The problem with “net neutrality” treating internet as a public utility is that it puts everything under government control and will give us an internet that is similar to the post office, the railroads or any other “public service.” The companies become nothing but giant plodding bureaucracies, service suffers, innovation disappears, and the government hovers over every bit and byte.
There is no way ISPs can censor any other content. They can't even censor any HD video so long as the customer is willing to download it, then watch it later (non-streaming). So it is not actually the dreck that is protected by "neutrality" but the instant-gratification of streaming dreck.
But let's just say that Comcast decided to offer "Comcast Republic" and charge extra for anyone using "Free Republic". First it would never stand under first amendment grounds. But second, there would ways in the first day to get to Real Free Republic via Tor or one-off proxies. It would be messy because there would be imposters taking advantage of the situation. But it would work and eventually get smoother. Chinese internet users do route around censorship routinely and they are up against their entire state apparatus, not just Comcast.
But let's be serious.
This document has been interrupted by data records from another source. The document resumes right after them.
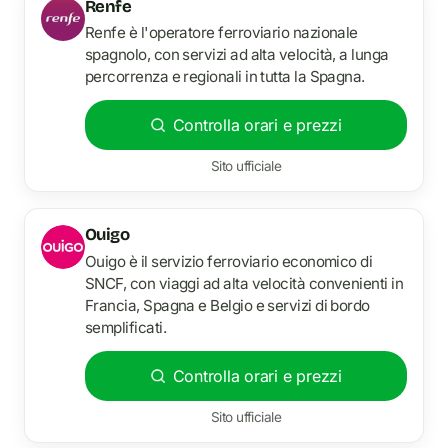
Renfe
Renfe è l'operatore ferroviario nazionale
spagnolo, con servizi ad alta velocità, a lunga
percorrenza e regionali in tutta la Spagna.
Controlla orari e prezzi
Sito ufficiale
Ouigo
Ouigo è il servizio ferroviario economico di
SNCF, con viaggi ad alta velocità convenienti in
Francia, Spagna e Belgio e servizi di bordo
semplificati.
Controlla orari e prezzi
Sito ufficiale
Comcast is not going to censor the internet in any way, shape or form. They are going to quite appropriately charge more for services that impact other users by chewing up excessive bandwidth.
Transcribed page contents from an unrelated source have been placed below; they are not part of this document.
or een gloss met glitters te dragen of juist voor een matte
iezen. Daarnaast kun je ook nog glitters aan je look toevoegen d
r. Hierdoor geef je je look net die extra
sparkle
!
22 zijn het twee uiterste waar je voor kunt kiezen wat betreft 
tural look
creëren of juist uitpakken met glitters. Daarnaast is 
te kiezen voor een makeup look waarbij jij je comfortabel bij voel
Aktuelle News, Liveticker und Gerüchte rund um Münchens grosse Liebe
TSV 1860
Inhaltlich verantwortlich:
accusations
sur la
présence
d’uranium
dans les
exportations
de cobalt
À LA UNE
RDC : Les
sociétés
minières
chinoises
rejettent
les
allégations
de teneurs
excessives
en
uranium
You could re-package FR as a P2P system and run it on a browser plugin...stand-alone or with a helper app.
Or you could take an open-source browser like Firefox/Mozilla, create a Freeper Browser, and run it that way.
You could spread the archive of posts out to hundreds of peers to save locally as compressed, encrypted files.
One person, or a group, could control it using encryption...so it would not devolve into a nightmare.
It could be VERY fast...and virtually impossible to censor or shut down.
Also, it would be cheap to operate.
But please, dear God, add in an EDIT BUTTON.
I can see how to post a comment you would encrypt with one or more of those public keys and send it those people. I'm not sure how they send it back out encrypted to all other users, but I'm sure there's a way and of course it can all be automated.
It’s an idea for the hopefully not to near future....a future where FR’s existence might be at risk from illness or censorship.
It’s certainly do-able, the talent to implement is right here on FR.
It would take a literal police-state to turn it off.
You could even run the system through the TOR network without too much added fuss...just mod the TOR browser bundle since it is open-source.
I’m getting speeds over TOR approaching 20Mbps
This article twists what the FCC is doing by rolling back the ambiguous and Orwellian term “net neutrality”. It is NOT internet “openness” that is being restored by internet “closed-ness” (i.e. property rights) that are being restored. Property rights assumes fences, boundaries and the right to exclude not openness and socialism to plunder the internet “commons”.